• _Dataset records_
+---+

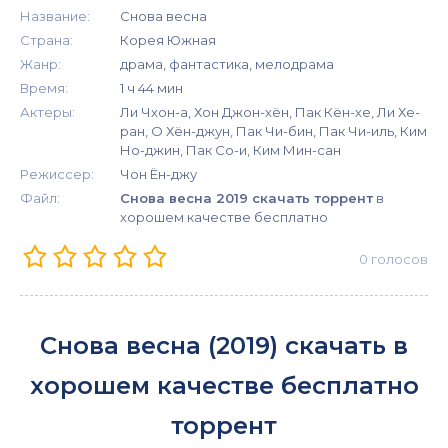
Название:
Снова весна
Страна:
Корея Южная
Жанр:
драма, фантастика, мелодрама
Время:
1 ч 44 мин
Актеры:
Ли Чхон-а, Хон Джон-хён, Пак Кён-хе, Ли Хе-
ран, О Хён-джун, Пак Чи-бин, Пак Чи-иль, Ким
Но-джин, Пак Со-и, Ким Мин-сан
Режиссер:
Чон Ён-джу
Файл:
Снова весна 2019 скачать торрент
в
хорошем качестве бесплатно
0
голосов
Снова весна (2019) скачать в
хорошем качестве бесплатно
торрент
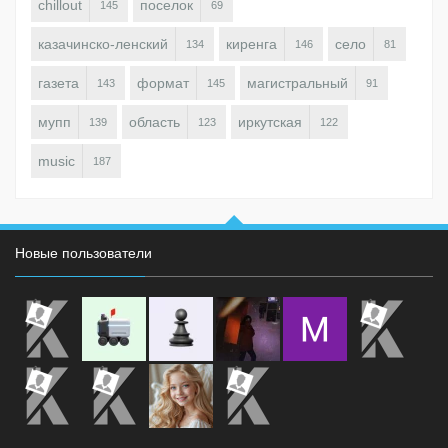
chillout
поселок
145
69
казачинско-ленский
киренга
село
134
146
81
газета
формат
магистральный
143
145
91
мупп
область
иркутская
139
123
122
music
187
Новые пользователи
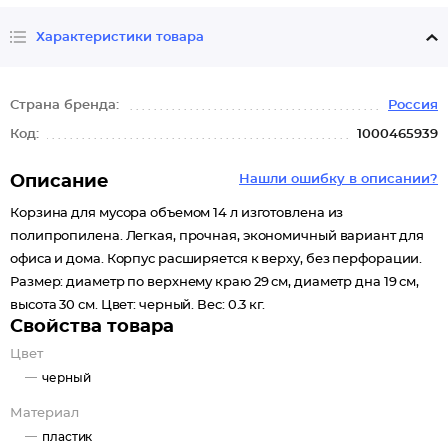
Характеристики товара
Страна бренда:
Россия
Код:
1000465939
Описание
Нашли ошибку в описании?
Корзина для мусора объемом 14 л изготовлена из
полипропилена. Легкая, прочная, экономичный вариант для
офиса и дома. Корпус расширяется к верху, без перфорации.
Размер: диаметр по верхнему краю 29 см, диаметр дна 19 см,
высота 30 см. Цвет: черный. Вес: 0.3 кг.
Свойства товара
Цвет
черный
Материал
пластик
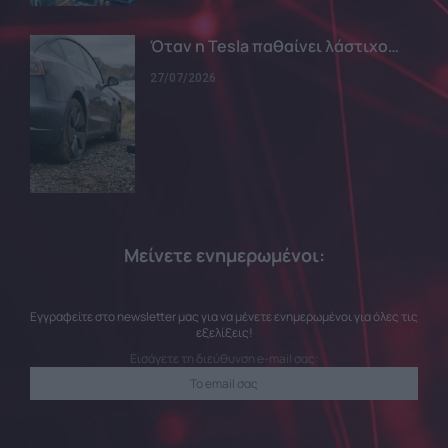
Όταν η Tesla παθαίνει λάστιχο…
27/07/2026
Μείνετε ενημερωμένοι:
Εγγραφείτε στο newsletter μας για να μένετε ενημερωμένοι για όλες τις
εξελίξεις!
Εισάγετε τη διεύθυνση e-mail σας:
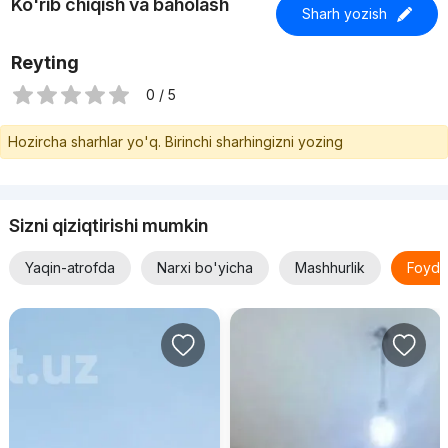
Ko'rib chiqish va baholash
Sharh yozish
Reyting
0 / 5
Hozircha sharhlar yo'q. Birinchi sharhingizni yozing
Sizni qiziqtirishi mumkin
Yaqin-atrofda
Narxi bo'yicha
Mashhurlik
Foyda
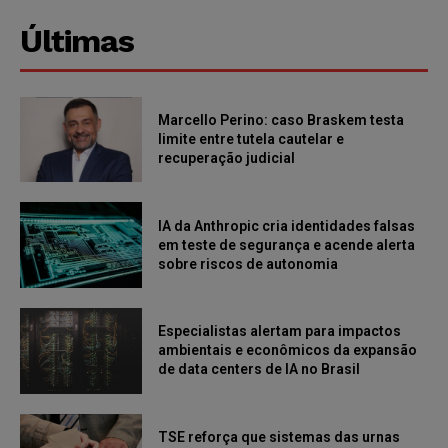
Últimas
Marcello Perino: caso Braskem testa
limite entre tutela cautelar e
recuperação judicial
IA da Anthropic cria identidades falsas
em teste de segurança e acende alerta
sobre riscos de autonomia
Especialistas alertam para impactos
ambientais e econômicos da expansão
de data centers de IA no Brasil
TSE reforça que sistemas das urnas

+---+

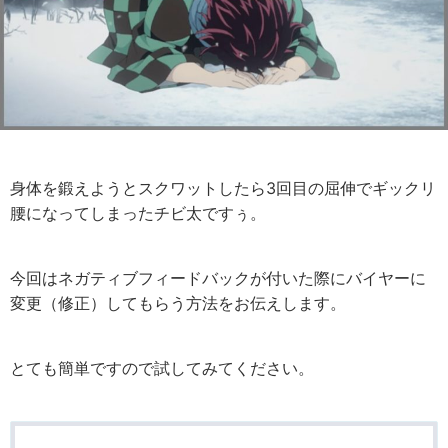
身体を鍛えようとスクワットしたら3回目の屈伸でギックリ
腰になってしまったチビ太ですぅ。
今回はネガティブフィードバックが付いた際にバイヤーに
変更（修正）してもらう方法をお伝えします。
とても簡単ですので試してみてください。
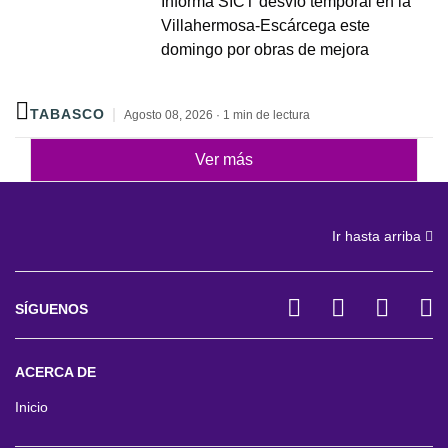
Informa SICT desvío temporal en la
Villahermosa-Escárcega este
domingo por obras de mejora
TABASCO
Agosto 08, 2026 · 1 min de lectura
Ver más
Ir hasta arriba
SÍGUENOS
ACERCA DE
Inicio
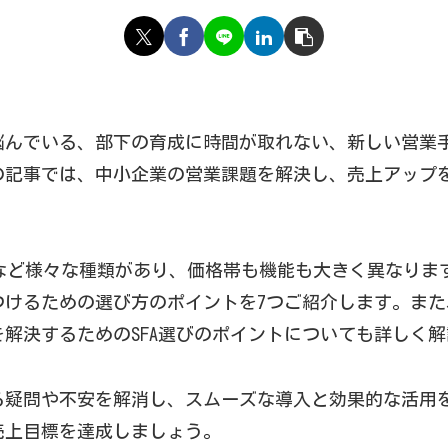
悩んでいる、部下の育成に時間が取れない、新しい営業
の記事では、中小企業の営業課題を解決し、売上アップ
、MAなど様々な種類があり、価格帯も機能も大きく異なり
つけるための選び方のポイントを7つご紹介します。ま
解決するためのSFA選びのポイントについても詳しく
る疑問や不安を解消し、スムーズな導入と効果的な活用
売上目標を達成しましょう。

+---+

• _Your instructions_
Look above for the line with "ран, О Хён-джун, Пак Чи-бин, Пак Чи-иль, Ким" and the line with "TSE reforça que sistemas das urnas". Output those two and everything between them exactly, pictures excluded.

• _Answer space_
ран, О Хён-джун, Пак Чи-бин, Пак Чи-иль, Ким
Но-джин, Пак Со-и, Ким Мин-сан
Режиссер:
Чон Ён-джу
Файл:
Снова весна 2019 скачать торрент
в
хорошем качестве бесплатно
0
голосов
Снова весна (2019) скачать в
хорошем качестве бесплатно
торрент
chillout
поселок
145
69
казачинско-ленский
киренга
село
134
146
81
газета
формат
магистральный
143
145
91
мупп
область
иркутская
139
123
122
music
187
Новые пользователи
Характеристики товара
Страна бренда:
Россия
Код:
1000465939
Описание
Нашли ошибку в описании?
Корзина для мусора объемом 14 л изготовлена из
полипропилена. Легкая, прочная, экономичный вариант для
офиса и дома. Корпус расширяется к верху, без перфорации.
Размер: диаметр по верхнему краю 29 см, диаметр дна 19 см,
высота 30 см. Цвет: черный. Вес: 0.3 кг.
Свойства товара
Цвет
черный
Материал
пластик
Όταν η Tesla παθαίνει λάστιχο…
27/07/2026
Μείνετε ενημερωμένοι:
Εγγραφείτε στο newsletter μας για να μένετε ενημερωμένοι για όλες τις
εξελίξεις!
Εισάγετε τη διεύθυνση e-mail σας:
Ko'rib chiqish va baholash
Sharh yozish
Reyting
0 / 5
Hozircha sharhlar yo'q. Birinchi sharhingizni yozing
Sizni qiziqtirishi mumkin
Yaqin-atrofda
Narxi bo'yicha
Mashhurlik
Foyda
Últimas
Marcello Perino: caso Braskem testa
limite entre tutela cautelar e
recuperação judicial
IA da Anthropic cria identidades falsas
em teste de segurança e acende alerta
sobre riscos de autonomia
Especialistas alertam para impactos
ambientais e econômicos da expansão
de data centers de IA no Brasil
TSE reforça que sistemas das urnas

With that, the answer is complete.